Your lighting strategy with cross lighting and very little fill is revealing age and character, but that heavy look is one I personally find more in context with a gnarly grump old man than a sweet old grandmother like this so I softened the overall look using the middle slider of levels. But I did this on a duplicate layer in CS5 and used a mask to selectively blended in the lightened areas only in the shadows of face, hand and clothing leaving the background dark as in the original.

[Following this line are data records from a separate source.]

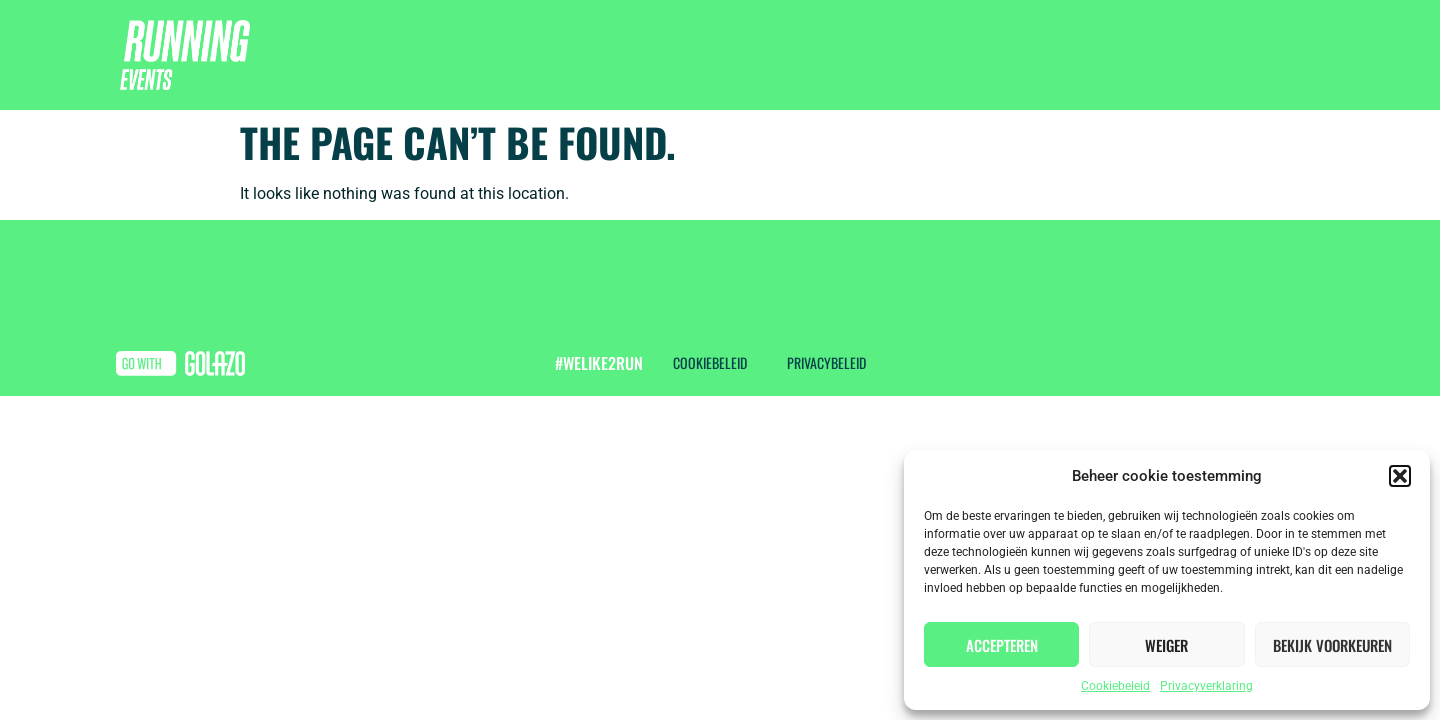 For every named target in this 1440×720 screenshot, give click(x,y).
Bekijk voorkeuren (1332, 645)
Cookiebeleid (1115, 686)
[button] (1400, 476)
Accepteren (1002, 645)
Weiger (1166, 645)
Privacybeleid (826, 362)
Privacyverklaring (1206, 686) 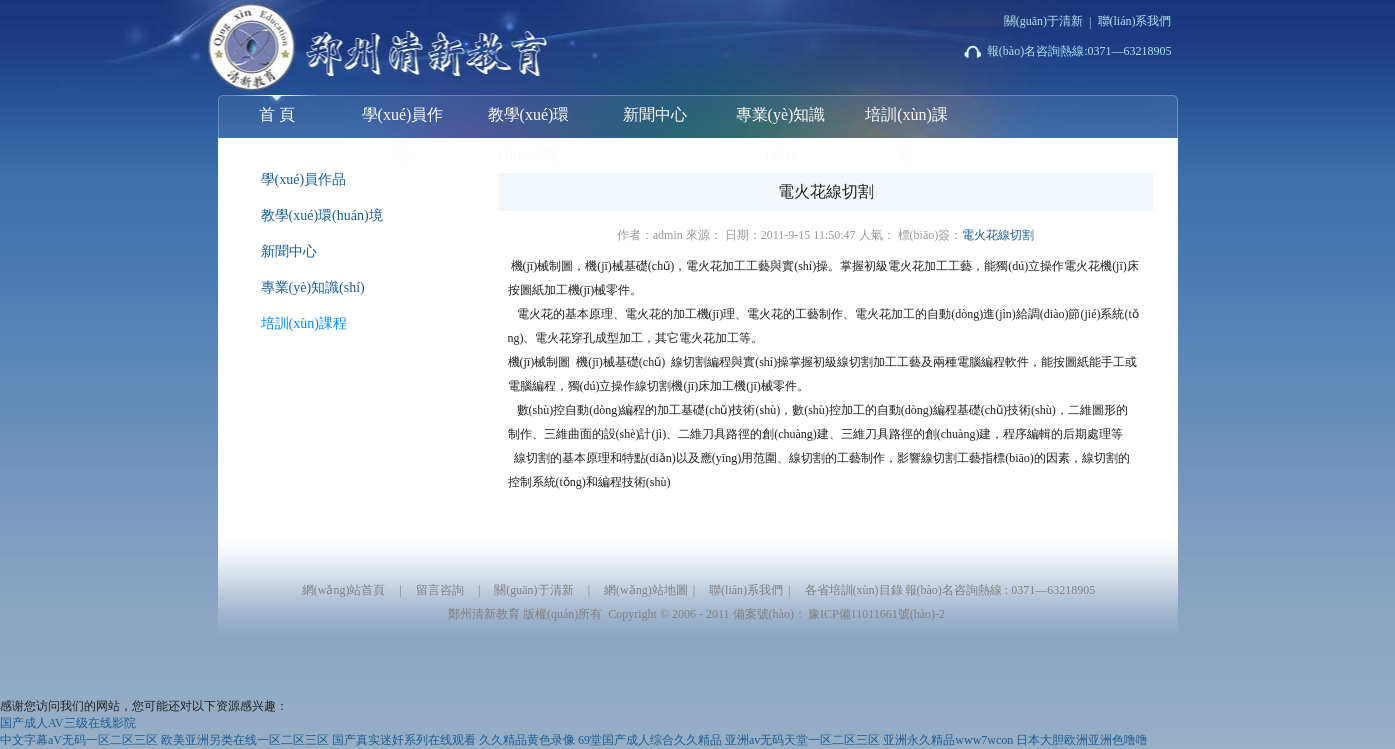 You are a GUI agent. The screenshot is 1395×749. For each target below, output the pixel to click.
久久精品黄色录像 (527, 740)
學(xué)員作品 (403, 122)
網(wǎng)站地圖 (646, 590)
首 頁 (277, 109)
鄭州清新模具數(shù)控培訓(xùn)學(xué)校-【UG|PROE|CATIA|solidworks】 (338, 44)
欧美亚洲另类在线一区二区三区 (245, 740)
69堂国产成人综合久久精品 (650, 740)
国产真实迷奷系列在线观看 (404, 740)
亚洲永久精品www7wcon (948, 740)
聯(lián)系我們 (1135, 21)
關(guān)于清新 (1043, 21)
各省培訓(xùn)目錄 (854, 590)
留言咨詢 (440, 590)
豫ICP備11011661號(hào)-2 (876, 614)
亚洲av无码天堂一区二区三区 (802, 740)
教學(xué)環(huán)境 (529, 122)
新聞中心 (655, 114)
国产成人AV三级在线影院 (68, 723)
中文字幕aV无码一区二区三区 (79, 740)
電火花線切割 (998, 235)
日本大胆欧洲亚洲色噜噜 (1082, 740)
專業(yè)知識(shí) (781, 122)
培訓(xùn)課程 (906, 122)
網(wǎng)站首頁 (344, 590)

Normally I'd soften skin keeping eyes and mouth sharp. Your image as posted is a bit OOF and soft so here I just selectively sharpened the eyes, mouth and the pendant to recreate some specular highlights and sparkle lost due to the soft focus. Eyes without catchlights read as vacant and dull in photos so I also added catchlights to the eyes which are lacking in the original because the face was turned so much away from the "key" light. They are easy to fake naturally if you use a separate layer, a light gray (off white) color with a feathered brush, then adjust opacity visually.
Tightly cropped headshots above the bustline will often look cramped and unbalanced but the overall visual balance can be restored by adding a mat around the image. Here I used a simulated gold rule to match the gold pendant focal point, and a black mat, which perceptually makes all the shadows in the image seem lighter with more detail by comparison with the mat.